Petitioner does not argue that it is entitled to a minority interest discount, since it owns all of the stock of both companies. Nevertheless, petitioner indirectly seeks to obtain a minority interest discount by analogizing R.B. Davis and Jephson Finance to publicly traded closed-end investment companies. We agree that in many respects R.B. Davis and Jephson Finance are comparable to closed-end investment companies. Also, we recognize that stock in closed-end investment companies often sells for less than net asset value. However, an investor in a closed-end investment company has little or no say in the selection of the company's investment advisor or the company's portfolio and cannot easily force the liquidation of the company. Petitioner did not present any evidence of sales of controlling interests in closed-end investment companies. The sale of a controlling interest in a closed-end investment company might well command a premium, rather than be subject to discount. In any event, we find inapposite petitioner's comparison of the sale of 100 percent interests in R.B. Davis and Jephson Finance to sales of minority interests in publicly traded closed-end investment companies.

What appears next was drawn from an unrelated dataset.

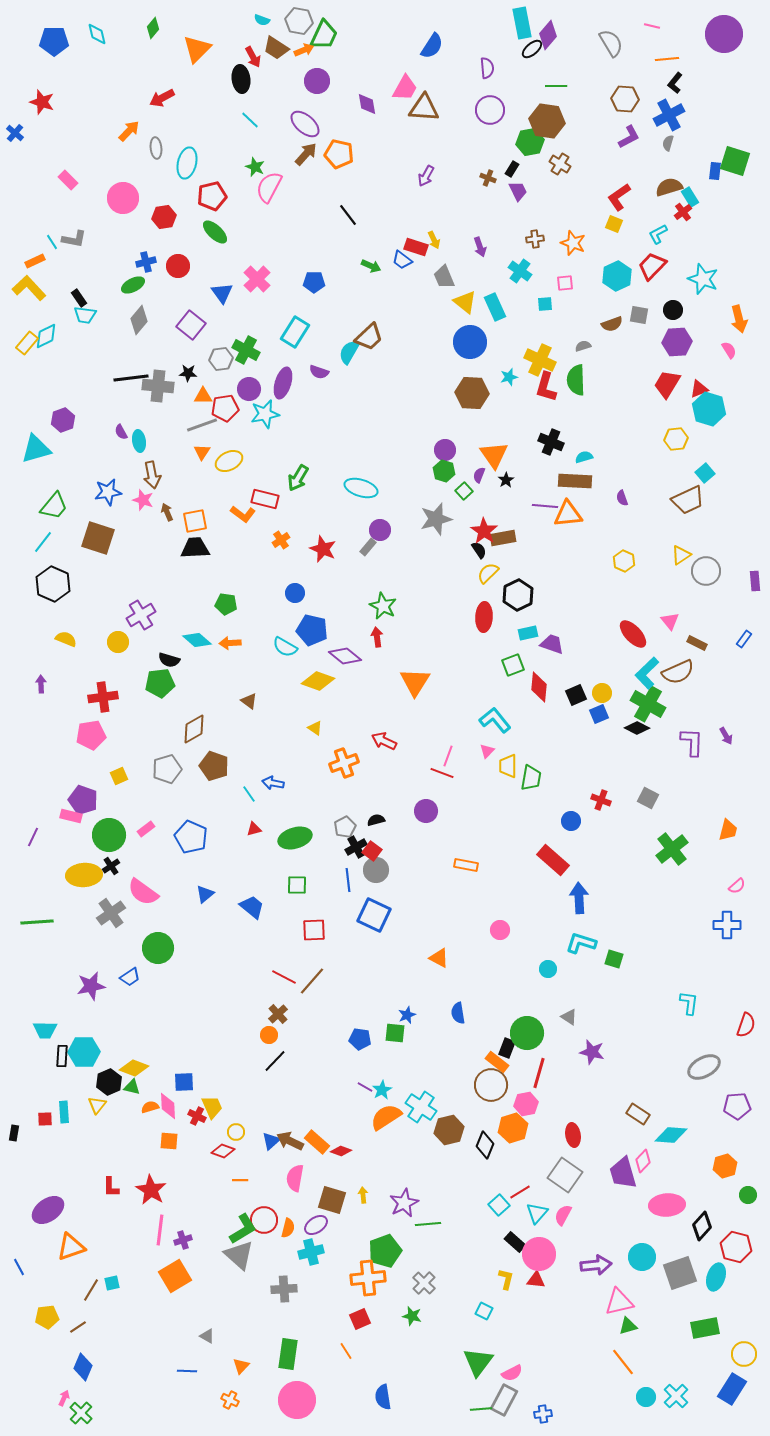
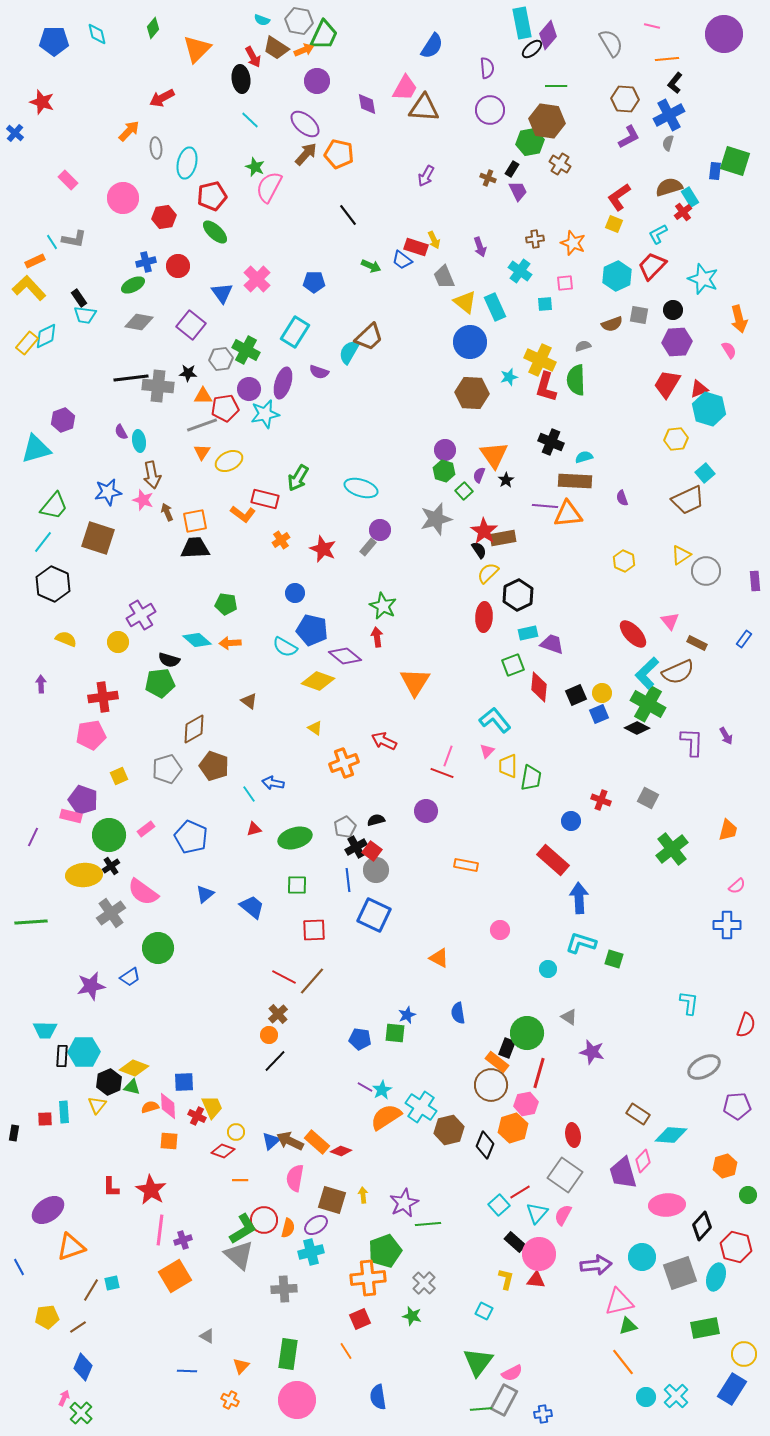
gray diamond at (139, 320): moved 2 px down; rotated 60 degrees clockwise
green line at (37, 922): moved 6 px left
blue semicircle at (383, 1397): moved 5 px left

Petitioner next argues that a discount for nonmarketability is warranted. Petitioner contends that marketable securities and cash, when held in corporate solution, are not readily marketable. This argument ignores the fact that complete ownership of each corporation enables petitioner to obtain, at any time, direct ownership of the corporate assets either through a partial or complete liquidation or through a dividend in kind.

Lastly, petitioner argues that a purchaser of the stock of R.B. Davis and Jephson Finance would demand a discount for the existence of unknown liabilities. Only R.B. Davis was an operating company

— it manufactured baking powder prior to 1955. The potentially hazardous substance allegedly included in the baking powder manufactured by R.B. Davis is alum, which around 1905 was thought to be hazardous to health. Petitioner submitted no evidence that alum is hazardous to health or that any liability for its use was ever imposed on R.B. Davis or any other manufacturer of baking powder, or that any hazardous effects of alum had remained undetected for the 24 years which had elapsed between the date R.B. Davis ceased to manufacture baking powder and the date of decedent's death. In any event, any claim brought against R.B. Davis would probably have been time-barred. In short, we are not persuaded by this argument and believe that here no discount is warranted for unknown liabilities.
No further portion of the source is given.